Task: Among the entries below, retype exactly the lines starting with the one with "the meme coin’s" and going on through the one with "If families need help accessing their", but not the pictures.

Records for the task:
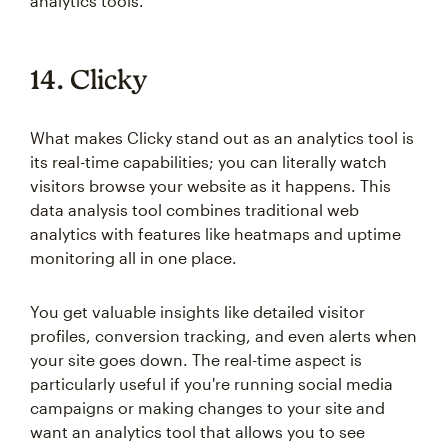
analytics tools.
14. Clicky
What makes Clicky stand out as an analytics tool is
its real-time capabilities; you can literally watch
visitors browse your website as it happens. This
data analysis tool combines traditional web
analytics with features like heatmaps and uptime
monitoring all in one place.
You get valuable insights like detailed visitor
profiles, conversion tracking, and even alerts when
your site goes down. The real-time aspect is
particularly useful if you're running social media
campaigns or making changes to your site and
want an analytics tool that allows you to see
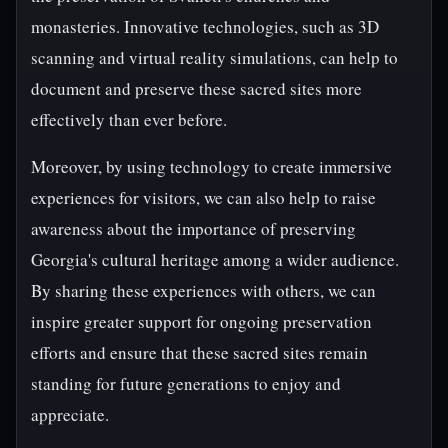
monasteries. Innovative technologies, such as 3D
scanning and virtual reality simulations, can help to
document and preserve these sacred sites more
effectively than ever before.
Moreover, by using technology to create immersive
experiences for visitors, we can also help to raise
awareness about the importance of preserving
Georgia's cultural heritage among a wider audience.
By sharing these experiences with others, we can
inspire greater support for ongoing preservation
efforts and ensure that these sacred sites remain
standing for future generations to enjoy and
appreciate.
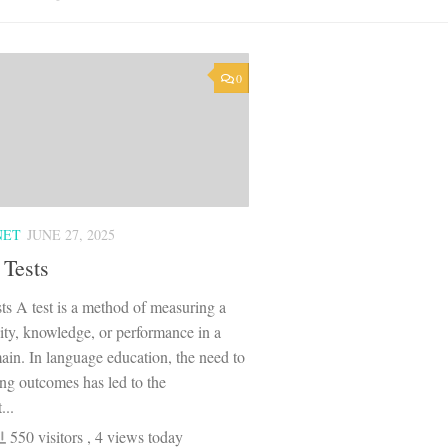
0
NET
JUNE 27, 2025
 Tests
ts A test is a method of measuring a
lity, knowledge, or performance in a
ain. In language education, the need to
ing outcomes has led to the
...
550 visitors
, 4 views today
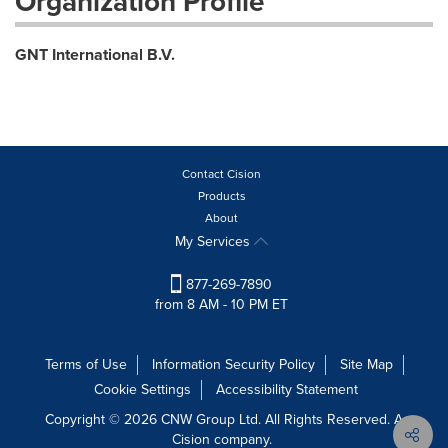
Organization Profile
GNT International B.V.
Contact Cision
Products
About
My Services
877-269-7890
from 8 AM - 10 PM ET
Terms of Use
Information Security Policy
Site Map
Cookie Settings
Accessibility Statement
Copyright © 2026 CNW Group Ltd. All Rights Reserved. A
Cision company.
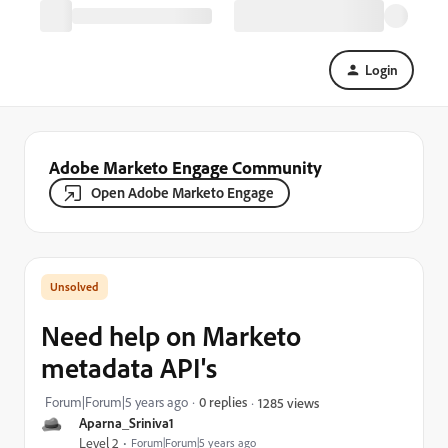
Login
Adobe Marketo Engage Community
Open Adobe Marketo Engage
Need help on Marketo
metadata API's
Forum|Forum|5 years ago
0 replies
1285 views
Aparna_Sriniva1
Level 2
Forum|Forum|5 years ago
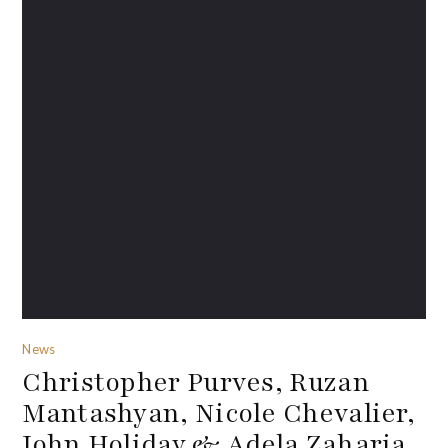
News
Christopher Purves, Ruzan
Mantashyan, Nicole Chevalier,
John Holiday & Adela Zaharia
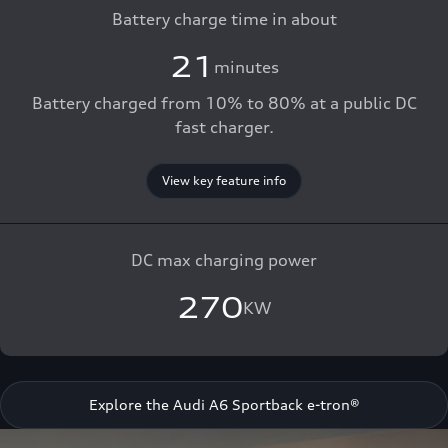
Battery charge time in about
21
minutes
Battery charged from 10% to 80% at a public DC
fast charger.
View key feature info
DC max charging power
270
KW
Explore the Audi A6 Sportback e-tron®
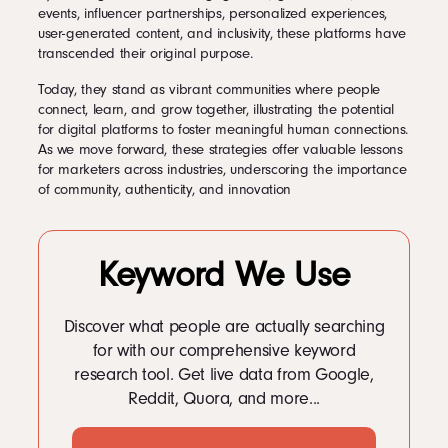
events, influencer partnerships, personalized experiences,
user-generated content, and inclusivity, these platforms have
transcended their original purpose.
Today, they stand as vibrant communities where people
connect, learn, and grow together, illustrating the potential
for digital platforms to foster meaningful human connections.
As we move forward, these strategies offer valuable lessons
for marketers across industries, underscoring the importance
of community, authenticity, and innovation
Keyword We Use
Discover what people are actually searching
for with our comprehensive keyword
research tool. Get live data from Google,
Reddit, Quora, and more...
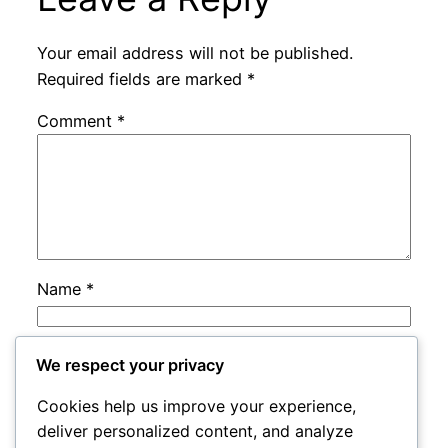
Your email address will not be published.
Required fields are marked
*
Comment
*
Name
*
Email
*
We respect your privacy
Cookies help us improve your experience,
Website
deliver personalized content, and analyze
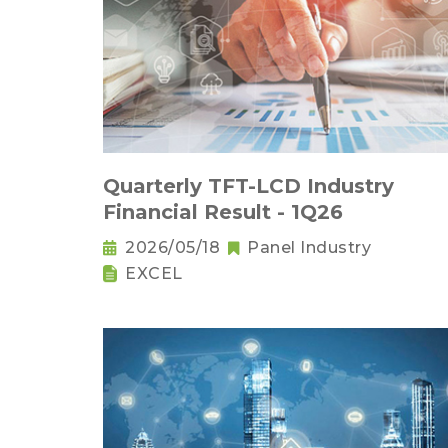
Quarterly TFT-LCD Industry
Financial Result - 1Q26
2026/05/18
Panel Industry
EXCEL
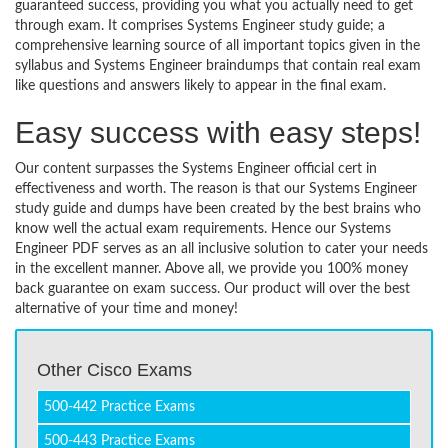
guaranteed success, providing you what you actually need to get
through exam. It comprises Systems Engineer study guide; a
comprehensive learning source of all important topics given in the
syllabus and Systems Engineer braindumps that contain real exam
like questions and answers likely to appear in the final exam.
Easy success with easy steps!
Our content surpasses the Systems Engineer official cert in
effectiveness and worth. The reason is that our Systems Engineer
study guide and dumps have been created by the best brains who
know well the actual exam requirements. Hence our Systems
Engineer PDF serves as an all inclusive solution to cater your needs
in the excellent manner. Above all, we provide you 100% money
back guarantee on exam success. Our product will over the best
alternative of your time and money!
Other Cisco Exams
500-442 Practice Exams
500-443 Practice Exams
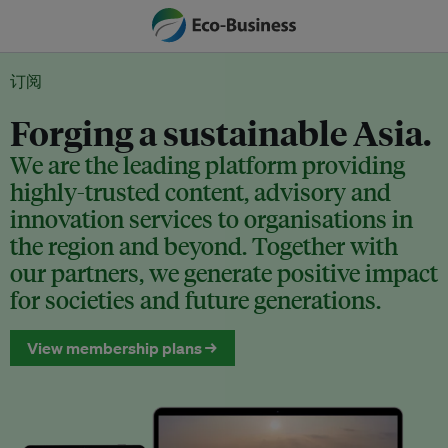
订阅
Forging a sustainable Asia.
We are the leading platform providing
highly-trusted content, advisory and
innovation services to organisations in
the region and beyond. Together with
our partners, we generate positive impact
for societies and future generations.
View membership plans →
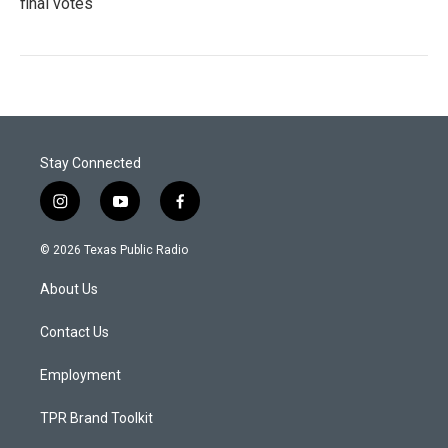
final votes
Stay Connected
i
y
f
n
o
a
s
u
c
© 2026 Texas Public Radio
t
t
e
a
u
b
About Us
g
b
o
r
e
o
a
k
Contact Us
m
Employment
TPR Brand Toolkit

...

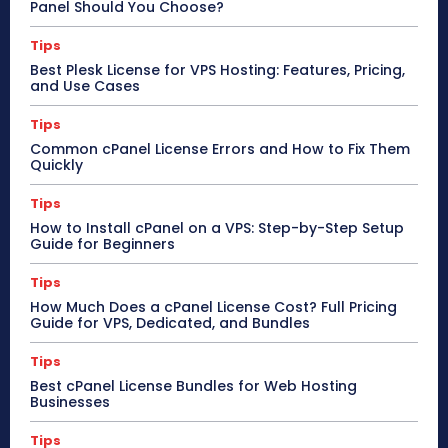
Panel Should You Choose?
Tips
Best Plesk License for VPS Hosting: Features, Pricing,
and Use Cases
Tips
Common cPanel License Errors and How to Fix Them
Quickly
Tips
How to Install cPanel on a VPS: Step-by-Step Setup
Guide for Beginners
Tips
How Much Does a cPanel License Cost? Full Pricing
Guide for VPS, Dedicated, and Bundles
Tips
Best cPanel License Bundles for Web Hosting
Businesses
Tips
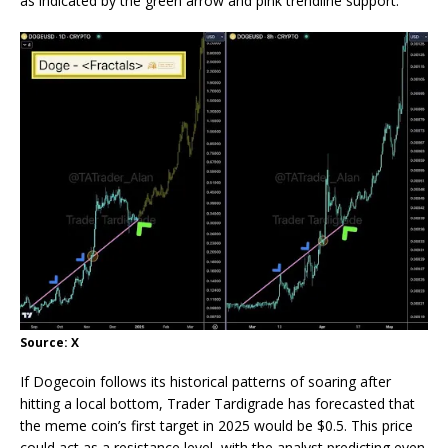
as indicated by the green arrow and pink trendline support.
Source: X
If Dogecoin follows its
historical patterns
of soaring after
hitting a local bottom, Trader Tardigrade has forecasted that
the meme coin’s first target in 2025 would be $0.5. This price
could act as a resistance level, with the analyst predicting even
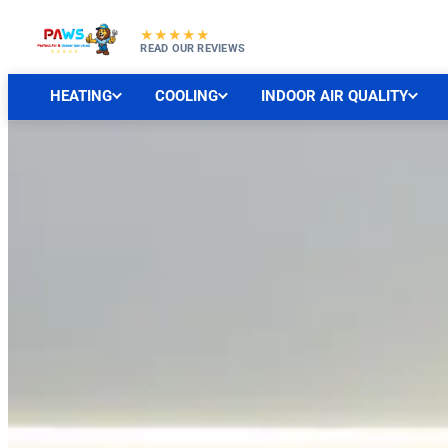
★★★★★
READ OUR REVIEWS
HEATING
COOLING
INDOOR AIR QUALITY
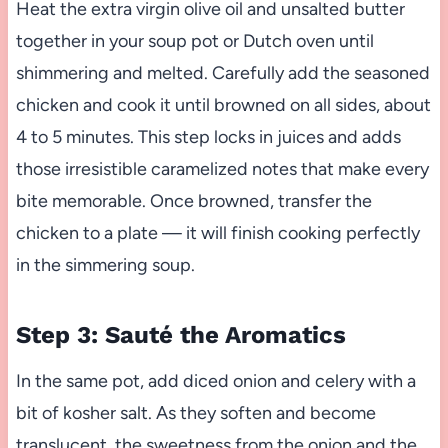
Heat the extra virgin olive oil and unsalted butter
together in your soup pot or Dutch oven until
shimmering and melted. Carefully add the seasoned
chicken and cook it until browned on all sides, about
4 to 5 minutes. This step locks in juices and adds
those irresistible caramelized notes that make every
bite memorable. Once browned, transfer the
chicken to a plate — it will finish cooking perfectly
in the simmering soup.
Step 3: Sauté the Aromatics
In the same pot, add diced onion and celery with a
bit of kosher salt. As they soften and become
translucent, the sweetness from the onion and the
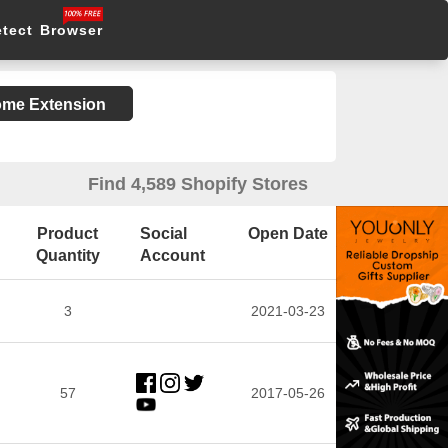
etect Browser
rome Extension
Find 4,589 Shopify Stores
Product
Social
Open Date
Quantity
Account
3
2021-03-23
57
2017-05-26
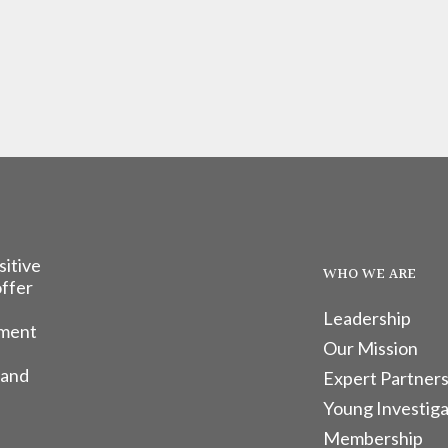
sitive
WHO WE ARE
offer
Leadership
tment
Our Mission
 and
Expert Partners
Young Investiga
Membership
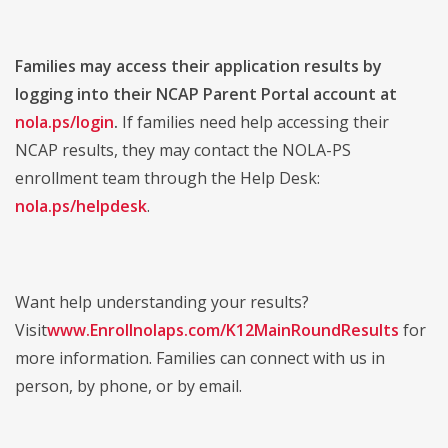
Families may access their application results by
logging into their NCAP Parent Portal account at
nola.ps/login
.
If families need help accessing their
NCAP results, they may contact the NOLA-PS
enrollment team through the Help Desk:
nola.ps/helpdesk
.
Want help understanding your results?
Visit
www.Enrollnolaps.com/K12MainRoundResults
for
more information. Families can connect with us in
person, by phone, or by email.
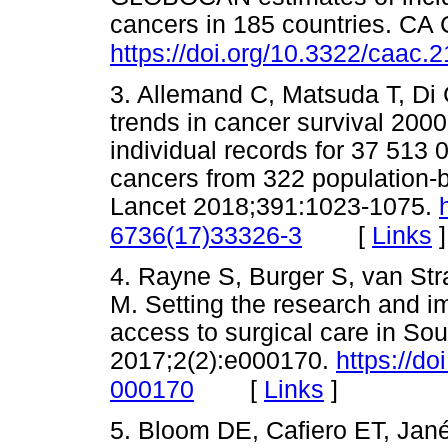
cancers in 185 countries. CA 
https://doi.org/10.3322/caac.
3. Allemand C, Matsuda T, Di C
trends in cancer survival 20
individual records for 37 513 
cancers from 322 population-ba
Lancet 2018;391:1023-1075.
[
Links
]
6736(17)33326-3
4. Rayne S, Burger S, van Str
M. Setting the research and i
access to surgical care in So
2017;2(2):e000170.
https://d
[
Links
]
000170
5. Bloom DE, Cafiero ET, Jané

Task output:
the meme coin’s first target in 2025 would be $0.5. This price
could act as a resistance level, with the analyst predicting even
★★★★★
READ OUR REVIEWS
HEATING
COOLING
INDOOR AIR QUALITY
Heat the extra virgin olive oil and unsalted butter
together in your soup pot or Dutch oven until
shimmering and melted. Carefully add the seasoned
chicken and cook it until browned on all sides, about
4 to 5 minutes. This step locks in juices and adds
those irresistible caramelized notes that make every
bite memorable. Once browned, transfer the
chicken to a plate — it will finish cooking perfectly
in the simmering soup.
Step 3: Sauté the Aromatics
In the same pot, add diced onion and celery with a
bit of kosher salt. As they soften and become
translucent, the sweetness from the onion and the
etect Browser
rome Extension
Find 4,589 Shopify Stores
Product
Social
Open Date
Quantity
Account
3
2021-03-23
57
2017-05-26
sitive
WHO WE ARE
offer
Leadership
tment
Our Mission
 and
Expert Partners
Young Investiga
Membership
Families may access their application results by
logging into their NCAP Parent Portal account at
nola.ps/login
.
If families need help accessing their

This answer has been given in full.